From 1971-1972, he studied anthropology and philosophy at the New School for Social Research, New York. The philosophy of Ludwig Wittgenstein, among others, influenced the development of his art from the late 1960s to mid-1970s. Kosuth's work has consistently explored the production and role of language and meaning within art. His nearly 40-year inquiry into the relation of language to art has taken the form of installations, museum exhibitions, public commissions, and publications throughout Europe, the Americas and Asia, including Documenta V, VI, VII and IX (1972, 1978, 1982, 1992) and the Biennale di Venezia in 1976, 1993 and 1999 in 2007 he exhibited Il Linguaggio dell'Equilibrio / The Language of Equilibrium at the Monastic Headquarters of the Mekhitarian Order on the island of San Lazzaro degli Armeni, Venice. This was presented concurrently with the 2007 Biennale di Venezia. In 2009, he installed Neither Appearance Nor Illusion in the Louvre's Medieval moat.

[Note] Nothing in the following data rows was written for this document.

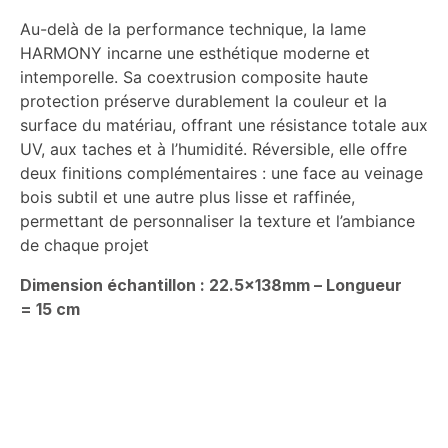
Au-delà de la performance technique, la lame
HARMONY incarne une esthétique moderne et
intemporelle. Sa coextrusion composite haute
protection préserve durablement la couleur et la
surface du matériau, offrant une résistance totale aux
UV, aux taches et à l’humidité. Réversible, elle offre
deux finitions complémentaires : une face au veinage
bois subtil et une autre plus lisse et raffinée,
permettant de personnaliser la texture et l’ambiance
de chaque projet
Dimension échantillon : 22.5x138mm – Longueur
= 15 cm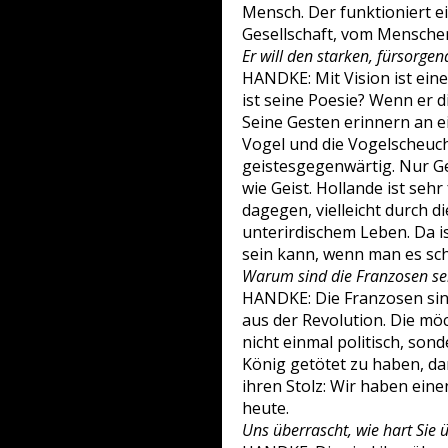
Mensch. Der funktioniert ei
Gesellschaft, vom Mensche
Er will den starken, fürsorgend
HANDKE: Mit Vision ist ein
ist seine Poesie? Wenn er d
Seine Gesten erinnern an ei
Vogel und die Vogelscheuche
geistesgegenwärtig. Nur Ge
wie Geist. Hollande ist seh
dagegen, vielleicht durch d
unterirdischem Leben. Da 
sein kann, wenn man es sch
Warum sind die Franzosen se
HANDKE: Die Franzosen sin
aus der Revolution. Die mö
nicht einmal politisch, son
König getötet zu haben, d
ihren Stolz: Wir haben eine
heute.
Uns überrascht, wie hart Sie 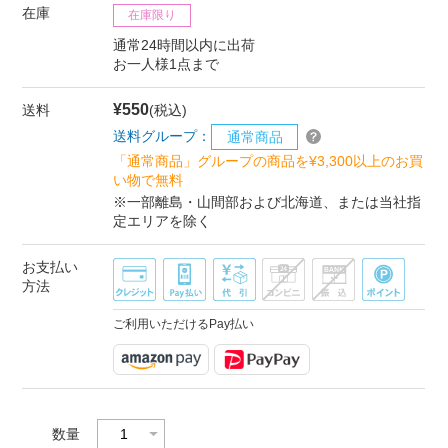
在庫
在庫限り
通常24時間以内に出荷
お一人様1点まで
¥550
送料
(税込)
送料グループ：
通常商品
「通常商品」グループの商品を¥3,300以上のお買
い物で無料
※一部離島・山間部および北海道、または当社指
定エリアを除く
お支払い
方法
ご利用いただけるPay払い
数量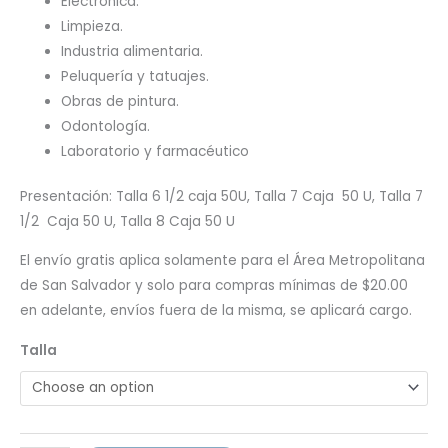
Electrónica.
Limpieza.
Industria alimentaria.
Peluquería y tatuajes.
Obras de pintura.
Odontología.
Laboratorio y farmacéutico
Presentación: Talla 6 1/2 caja 50U, Talla 7 Caja 50 U, Talla 7
1/2 Caja 50 U, Talla 8 Caja 50 U
El envío gratis aplica solamente para el Área Metropolitana
de San Salvador y solo para compras mínimas de $20.00
en adelante, envíos fuera de la misma, se aplicará cargo.
Talla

Awards include the Brandeis Award, 1990, Frederick Weisman Award, 1991, the Menzione d'Onore at the Venice Biennale, 1993 and the Chevalier de l'ordre des Arts et des Lettres from the French government in 1993. He received a Cassandra Foundation Grant in 1968. In February 2001, he received the Laurea Honoris Causa, doctorate in Philosophy and Letters from the University of Bologna. In October 2003, he received the Decoration of Honor in Gold, the Austrian Republic's highest honor for accomplishments in science and culture. Joseph Kosuth in was born in Toledo, Ohio and currently lives and works in New York and Rome.